Les pauvres petits Français du Sud ne craignent pas le Père Fouettard et ne reçoivent pas de cacahuètes le 6 décembre. Pourquoi? Le Saint-Nicolas ne passe pas par ici avec son âne et ses paquets de friandises, contenant des biscômes et des mandarines!
Au détour d’une conversation, j’ai réalisé que les Français du Sud ne connaissaient pas le Saint-Nicolas. Il semblerait qu’il soit fêté dans le Nord du pays, mais pas chez eux.
Un petit rattrapage sur le Saint-Nicolas s’impose pour eux!
Je vous ai trouvé cette photo sur Google Images. Avec étonnement, j’y ai vu de nombreux pères fouettards blacks (au visage peint en noir) Hein ?!? Alors ça, jamais vu. Ce n’est pas un roi-mage le Père Fouettard que je sache! D’ailleurs, celui ci-contre a l’air d’un fumiste sans son balai et avec ses lunettes noires.

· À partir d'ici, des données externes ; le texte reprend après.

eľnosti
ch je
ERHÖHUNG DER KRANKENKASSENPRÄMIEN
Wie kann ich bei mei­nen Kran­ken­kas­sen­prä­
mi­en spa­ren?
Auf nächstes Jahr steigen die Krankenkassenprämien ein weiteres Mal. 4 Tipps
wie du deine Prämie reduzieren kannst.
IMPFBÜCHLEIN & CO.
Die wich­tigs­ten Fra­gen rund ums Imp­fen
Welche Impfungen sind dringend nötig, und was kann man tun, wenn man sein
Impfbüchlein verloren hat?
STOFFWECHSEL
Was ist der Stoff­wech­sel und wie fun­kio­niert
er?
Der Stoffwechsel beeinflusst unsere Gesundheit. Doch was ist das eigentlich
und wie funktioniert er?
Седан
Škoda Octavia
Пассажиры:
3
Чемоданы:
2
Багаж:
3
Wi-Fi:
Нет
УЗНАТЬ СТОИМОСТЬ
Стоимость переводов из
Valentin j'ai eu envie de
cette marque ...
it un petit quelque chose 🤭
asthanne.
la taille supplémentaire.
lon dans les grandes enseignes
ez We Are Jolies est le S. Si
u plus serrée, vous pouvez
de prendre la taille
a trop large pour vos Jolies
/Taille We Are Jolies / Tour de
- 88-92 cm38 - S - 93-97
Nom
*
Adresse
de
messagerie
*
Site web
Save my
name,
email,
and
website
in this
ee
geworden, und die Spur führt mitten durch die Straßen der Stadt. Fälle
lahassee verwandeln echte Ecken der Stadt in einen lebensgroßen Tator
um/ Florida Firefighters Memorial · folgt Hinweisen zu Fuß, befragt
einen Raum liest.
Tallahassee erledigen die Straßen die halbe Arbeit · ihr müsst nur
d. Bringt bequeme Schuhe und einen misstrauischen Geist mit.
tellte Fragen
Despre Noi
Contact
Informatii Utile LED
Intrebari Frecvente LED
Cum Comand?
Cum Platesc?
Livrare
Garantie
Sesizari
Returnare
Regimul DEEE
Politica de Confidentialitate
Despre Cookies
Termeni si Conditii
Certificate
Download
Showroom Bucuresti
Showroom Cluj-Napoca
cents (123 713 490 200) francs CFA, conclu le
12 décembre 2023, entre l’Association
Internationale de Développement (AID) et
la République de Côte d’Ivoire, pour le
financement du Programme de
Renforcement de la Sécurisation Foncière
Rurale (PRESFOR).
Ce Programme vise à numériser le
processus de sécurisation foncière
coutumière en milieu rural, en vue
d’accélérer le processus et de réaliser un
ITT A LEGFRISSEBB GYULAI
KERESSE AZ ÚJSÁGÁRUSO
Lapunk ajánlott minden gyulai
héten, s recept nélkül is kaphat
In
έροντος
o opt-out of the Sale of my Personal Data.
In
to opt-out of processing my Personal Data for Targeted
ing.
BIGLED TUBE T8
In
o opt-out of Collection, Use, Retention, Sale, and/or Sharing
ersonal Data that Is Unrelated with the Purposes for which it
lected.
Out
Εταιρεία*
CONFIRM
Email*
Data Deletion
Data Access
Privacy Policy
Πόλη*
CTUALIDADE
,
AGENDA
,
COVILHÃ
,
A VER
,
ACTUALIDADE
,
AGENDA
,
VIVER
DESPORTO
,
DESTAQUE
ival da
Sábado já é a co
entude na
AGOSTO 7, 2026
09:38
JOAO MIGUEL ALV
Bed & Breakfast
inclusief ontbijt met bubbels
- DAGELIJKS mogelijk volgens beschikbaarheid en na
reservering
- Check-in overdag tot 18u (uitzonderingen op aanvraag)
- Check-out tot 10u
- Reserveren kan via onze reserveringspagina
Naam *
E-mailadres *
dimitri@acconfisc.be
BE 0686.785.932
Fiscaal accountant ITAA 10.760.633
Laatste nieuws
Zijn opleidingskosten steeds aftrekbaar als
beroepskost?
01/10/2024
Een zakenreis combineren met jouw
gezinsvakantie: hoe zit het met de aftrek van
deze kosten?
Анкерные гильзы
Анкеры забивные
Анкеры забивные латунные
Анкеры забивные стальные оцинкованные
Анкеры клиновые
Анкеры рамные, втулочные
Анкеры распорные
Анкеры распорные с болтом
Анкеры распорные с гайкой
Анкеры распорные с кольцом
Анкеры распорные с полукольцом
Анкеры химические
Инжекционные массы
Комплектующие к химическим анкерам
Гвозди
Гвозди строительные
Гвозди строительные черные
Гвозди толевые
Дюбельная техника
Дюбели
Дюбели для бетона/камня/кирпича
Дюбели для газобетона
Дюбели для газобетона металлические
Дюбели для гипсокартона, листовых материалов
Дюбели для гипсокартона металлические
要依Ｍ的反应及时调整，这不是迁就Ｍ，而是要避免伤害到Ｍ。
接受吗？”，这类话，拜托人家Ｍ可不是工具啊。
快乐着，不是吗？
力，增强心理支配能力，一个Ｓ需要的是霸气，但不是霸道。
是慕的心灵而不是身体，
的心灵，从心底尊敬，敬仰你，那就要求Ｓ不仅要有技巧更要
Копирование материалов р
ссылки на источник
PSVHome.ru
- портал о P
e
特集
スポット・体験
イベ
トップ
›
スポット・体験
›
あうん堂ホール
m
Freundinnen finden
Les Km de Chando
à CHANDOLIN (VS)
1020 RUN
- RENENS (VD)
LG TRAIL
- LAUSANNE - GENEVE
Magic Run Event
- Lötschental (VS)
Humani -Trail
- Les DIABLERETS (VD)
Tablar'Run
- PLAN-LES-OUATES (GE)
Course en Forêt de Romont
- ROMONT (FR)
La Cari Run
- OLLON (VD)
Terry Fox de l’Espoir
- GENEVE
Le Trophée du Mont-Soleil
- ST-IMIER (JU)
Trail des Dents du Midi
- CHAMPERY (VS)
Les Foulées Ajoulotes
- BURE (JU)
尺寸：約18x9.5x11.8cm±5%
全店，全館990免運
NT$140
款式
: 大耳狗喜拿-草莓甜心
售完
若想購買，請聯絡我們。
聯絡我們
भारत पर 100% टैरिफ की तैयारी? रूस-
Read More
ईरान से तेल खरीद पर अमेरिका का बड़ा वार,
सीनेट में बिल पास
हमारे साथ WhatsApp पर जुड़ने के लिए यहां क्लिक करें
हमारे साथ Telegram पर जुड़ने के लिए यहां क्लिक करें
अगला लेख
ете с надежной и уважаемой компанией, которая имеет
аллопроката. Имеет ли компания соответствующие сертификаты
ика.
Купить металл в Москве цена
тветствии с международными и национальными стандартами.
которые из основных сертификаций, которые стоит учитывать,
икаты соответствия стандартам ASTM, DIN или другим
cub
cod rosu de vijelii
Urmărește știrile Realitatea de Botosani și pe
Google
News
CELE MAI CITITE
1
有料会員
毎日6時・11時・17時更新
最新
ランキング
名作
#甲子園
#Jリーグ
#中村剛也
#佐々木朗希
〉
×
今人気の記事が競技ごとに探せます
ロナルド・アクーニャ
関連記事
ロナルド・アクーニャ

En voici un autre, plus convaincant:
Ce genre de costume se loue!
Les enfants sages, eux, reçoivent des petits paquets de friandises, contenant traditionnellement des mandarines, des cacahuètes et des biscômes. En Suisse, il n’y a heureusement que des enfants sages qui se goinfrent de biscômes.
Les traditionnels biscômes et les petits souliers
Mmmh un biscôme! Évidemment, je n’en trouve pas au Sud de la France…
Les biscômes sont une sorte de pain d’épice suisse et allemand, qu’on consomme en particulier durant la Saint-Nicolas. Ils sont fabriqués depuis des siècles! À Berne, on en trouve traditionnellement avec un joli ours glacé dessus (avec du glaçage, je veux dire). C’est le symbole de la ville! Berne possède d’ailleurs une fosse aux ours, où il ne faut pas tomber (je fais référence à un affreux fait divers de 2009, avec heureusement un happy-end).
Les Biscômes, avec un B majuscule, sont eux un regretté groupe de musique de rue genevois qui nous a valu de grands fou-rires et dont je garde précieusement les CD. Mais je m’égare là!
J’adore les biscômes, et je préfère encore plus les Biberlis fourrés. Miam!
Comme le Saint-Nicolas ne fait pas le travail tout seul (merci maman!), le 5 décembre au soir, les enfants laissent leurs chaussures en évidence devant la porte d’entrée, pour y retrouver le lendemain des chocolats et d’autres friandises.
EDIT:
Et j’avais oublié de mentionner les bonhommes en pâte, ou « grittibänz » pour les gourmands proches de la frontière suisse-alémanique! C’est avec les biscômes un classique de la Saint-Nicolas.
La visite du Saint-Nicolas
Donc, si dans certaines villes comme Fribourg, le Saint-Nicolas a droit à sa procession car il est le patron de la ville (comme Saint-Roch à Montpellier! Sauf que lui, il n’apporte de mandarines à personne), à Neuchâtel, il a la gentillesse de payer une visite aux écoles de la région, et passe dans les classes faire de l’animation, où distribue ses friandises à la récréation (dans mon village de Marin, je crois bien qu’il venait avec son âne dans la cour d’école!). On le croise aussi dans les rues de Neuchâtel le 6 décembre.
Il lui arrive même de troquer son âne contre un avion et de planter le Père Fouettard.
Exemple: au Club Neuchâtelois d’Aviation, le Saint-Nicolas arrive par les airs et vient apporter des friandises aux familles réunies pour l’occasion.
Le 6 décembre, donc, un tas de gentils messieurs se déguisent pour amuser les enfants. Une vingtaine de jours plus tard, ils peuvent recommencer, avec le même costume, pour Noël! Suffit de laisser son âne au garage.
Un toast pour tous les gentils Saint-Nicolas!
Les photos de cet article ont été vilement dérobées empruntées sur Google images. Pardonnez-moi! Je n’avais aucune archive de Biscôme ou de Saint-Nicolas en stock.
Note pour les curieux: il y a quelques mois, je vous parlais de certaines différences concernant les fêtes traditionnelles, comme celle des Mères qui change de date et d’autres fériés inconnus en Suisse. À lire ici!
Et vous, fêtez-vous la Saint-Nicolas dans votre région de France? Se déplace-t-il à ski en Valais? Aimez-vous les biscômes?